* **SUPPLIED DATA**
☆ ☆ ☆ ☆ ☆
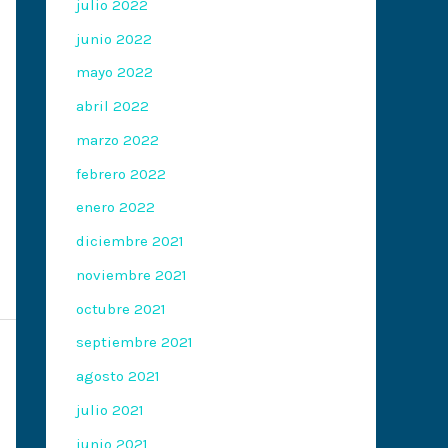
julio 2022
junio 2022
mayo 2022
abril 2022
marzo 2022
febrero 2022
enero 2022
diciembre 2021
noviembre 2021
octubre 2021
septiembre 2021
agosto 2021
julio 2021
junio 2021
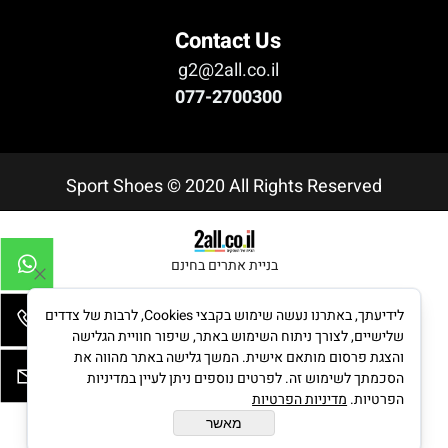
Contact Us
g2@2all.co.il
077-2700300
Sport Shoes © 2020 All Rights Reserved
בניית אתרים בחינם
לידיעתך, באתרנו נעשה שימוש בקבצי Cookies, לרבות של צדדים
שלישיים, לצורך ניתוח השימוש באתר, שיפור חוויית הגלישה
והצגת פרסום מותאם אישית. המשך גלישה באתר מהווה את
הסכמתך לשימוש זה. לפרטים נוספים ניתן לעיין במדיניות
הפרטיות.
מדיניות הפרטיות
מאשר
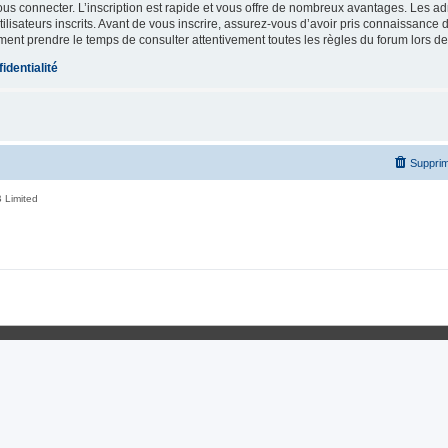
vous connecter. L’inscription est rapide et vous offre de nombreux avantages. Les a
lisateurs inscrits. Avant de vous inscrire, assurez-vous d’avoir pris connaissance de
ement prendre le temps de consulter attentivement toutes les règles du forum lors de
identialité
Supprim
 Limited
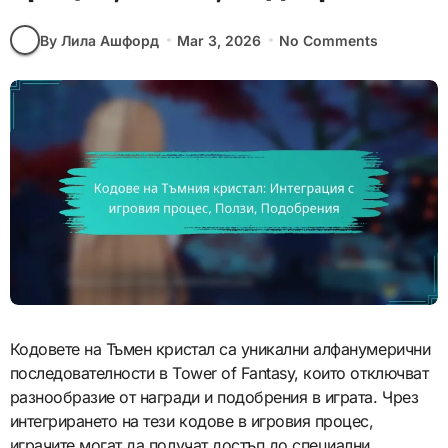
By Лила Ашфорд
Mar 3, 2026
No Comments
Кодовете на Тъмен кристал са уникални алфанумерични
последователности в Tower of Fantasy, които отключват
разнообразие от награди и подобрения в играта. Чрез
интегрирането на тези кодове в игровия процес,
играчите могат да получат достъп до специални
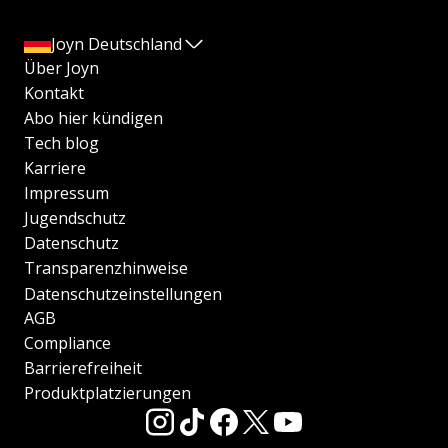
Joyn Deutschland
Über Joyn
Kontakt
Abo hier kündigen
Tech blog
Karriere
Impressum
Jugendschutz
Datenschutz
Transparenzhinweise
Datenschutzeinstellungen
AGB
Compliance
Barrierefreiheit
Produktplatzierungen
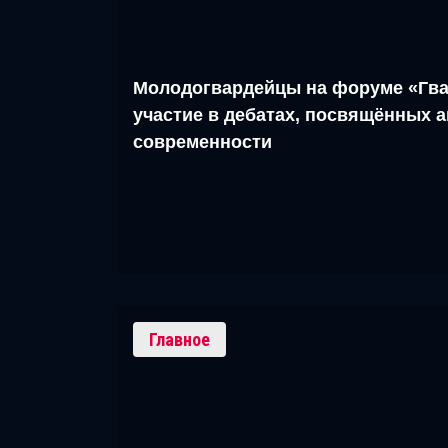
Молодогвардейцы на форуме «Гва
участие в дебатах, посвящённых 
современности
Главное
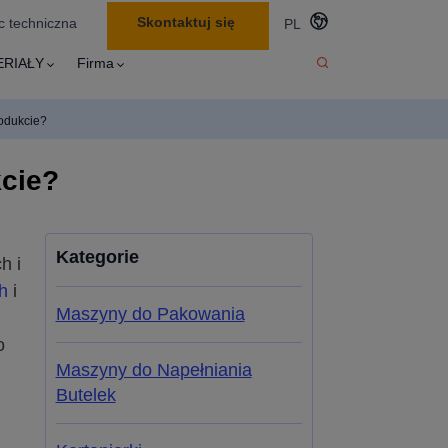
Skontaktuj się
 techniczna
PL
ERIAŁY
Firma
rodukcie?
kcie?
Kategorie
h i
h
i
Maszyny do Pakowania
o
Maszyny do Napełniania
Butelek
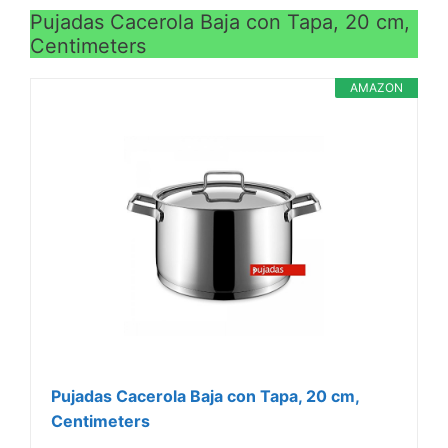
Pujadas Cacerola Baja con Tapa, 20 cm,
Centimeters
AMAZON
Pujadas Cacerola Baja con Tapa, 20 cm,
Centimeters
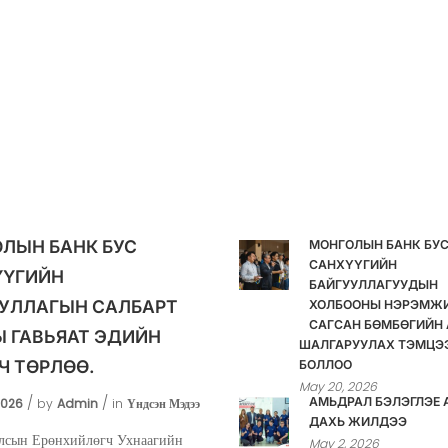
ЛЫН БАНК БУС
МОНГОЛЫН БАНК БУ
САНХҮҮГИЙН
ҮҮГИЙН
БАЙГУУЛЛАГУУДЫН
УЛЛАГЫН САЛБАРТ
ХОЛБООНЫ НЭРЭМЖ
САГСАН БӨМБӨГИЙН 
 ГАВЬЯАТ ЭДИЙН
ШАЛГАРУУЛАХ ТЭМЦЭ
Ч ТӨРЛӨӨ.
БОЛЛОО
May 20, 2026
АМЬДРАЛ БЭЛЭГЛЭЕ 
2026
by
Admin
in
Үндсэн Мэдээ
ДАХЬ ЖИЛДЭЭ
лсын Ерөнхийлөгч Ухнаагийн
May 2, 2026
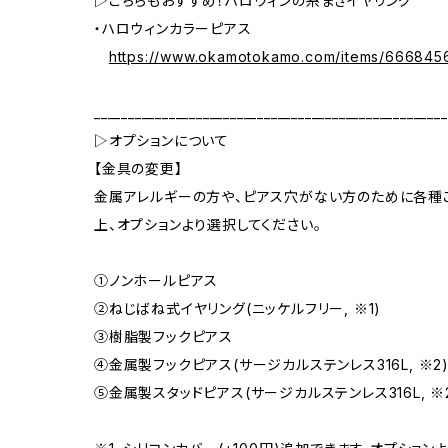
▷こちらもおすすめ！ハロウィンの糸まきイヤリング
・ハロウィンカラーピアス
https://www.okamotokamo.com/items/666845
____________________________________________________
▷オプションについて
【金具の変更】
金属アレルギーの方や、ピアス穴がない方のために各種
上、オプションより選択してください。
①ノンホールピアス
②ねじばね式イヤリング(ニッケルフリー, ※1)
③樹脂製フックピアス
④金属製フックピアス(サージカルステンレス316L, ※2
⑤金属製スタッドピアス(サージカルステンレス316L, ※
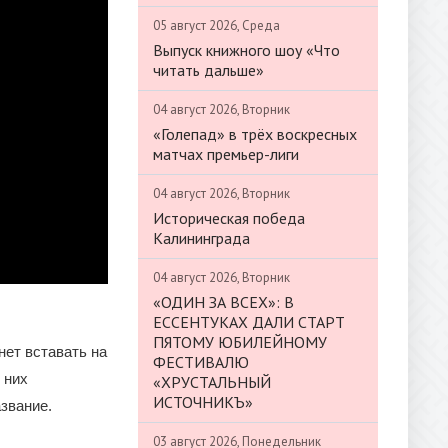
05 август 2026, Среда
Выпуск книжного шоу «Что
читать дальше»
04 август 2026, Вторник
«Голепад» в трёх воскресных
матчах премьер-лиги
04 август 2026, Вторник
Историческая победа
Калининграда
04 август 2026, Вторник
«ОДИН ЗА ВСЕХ»: В
ЕССЕНТУКАХ ДАЛИ СТАРТ
ПЯТОМУ ЮБИЛЕЙНОМУ
нет вставать на
ФЕСТИВАЛЮ
 них
«ХРУСТАЛЬНЫЙ
ИСТОЧНИКЪ»
звание.
03 август 2026, Понедельник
☆ ☆ ☆ ☆ ☆
* **ABOUT THIS EXERCISE**
Pull every line with the word "vous" from the data.

* **OUTPUT FOR THIS EXERCISE**
vous connecter. L’inscription est rapide et vous offre de nombreux avantages. Les a
lisateurs inscrits. Avant de vous inscrire, assurez-vous d’avoir pris connaissance de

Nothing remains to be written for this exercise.